Brief and unorganized thoughts – Why thinkers cannot retire

People that think about anything because they want to rather than because they have to are the luckiest ones in this life. I only have direct experience in science, so I will qualify this statement by saying that a true scientist that has the time and the chance of thinking about whatever she or he wants is among the luckiest people in the world.

God willing, I am not planning to retire from science. Sure, there may be a time when I may not be physically able to go and actually DO experiments, but barring any cruel neurological conditions that may hinder my ability to think (full disclosure – my personal terrors in these sense are Alzheimer’s Disease and stroke, in that order —note added in 2014: heart disease added to the list—) I should still be able to wonder, to think, and as I have discovered relatively recently, to write about this incredible, yet mysteriously understandable universe of ours.

If I ever retire from thinking for a living I will then become that purest of thinkers, the amateur.

In those same lines, another type of thinkers that I believe share the advantage of not having to “retire” are writers (this is hardly an original thought of mine; look here).

Again, in a way similar to how I define a true scientist, I choose to define a true writer as someone who has “something to say” and itches to say it in writing so others can read about it. The beauty about being a writer is that in most cases you are quite never done; there’s always something else to say and a true writer goes at it with gusto.

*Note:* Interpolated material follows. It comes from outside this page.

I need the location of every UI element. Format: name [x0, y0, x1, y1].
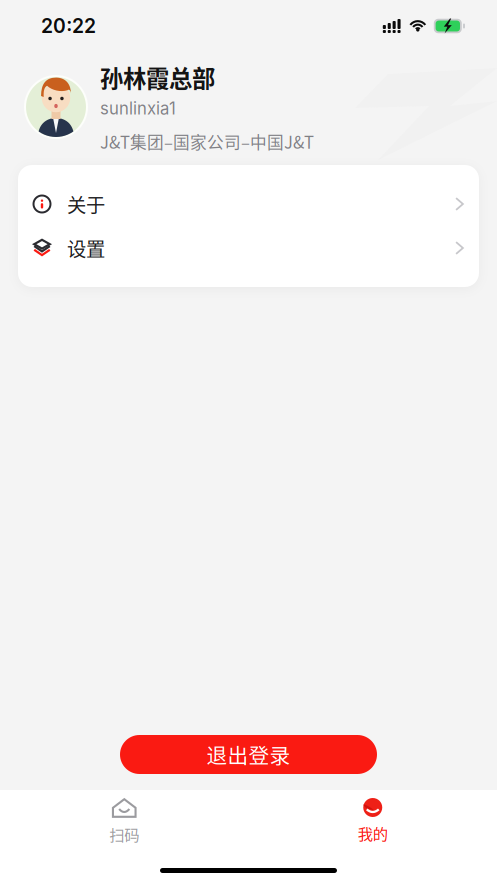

Then there’s the best of both worlds, at least from my perspective. A scientist that can also write. I hope to be able to call myself a “writer” one day (—note added in 2014: I did it!!!). It is a great responsibility (see here and here). That said, my admiration and awe go to that relatively rare breed of writers, Science Fiction writers. I can honestly say that I do not think I’ll ever be able to write anything like that, and in a future post, I plan to tell you why I think SF writers are the best, bar none.

So guys, what do you think? Do you want to retire? I don’t.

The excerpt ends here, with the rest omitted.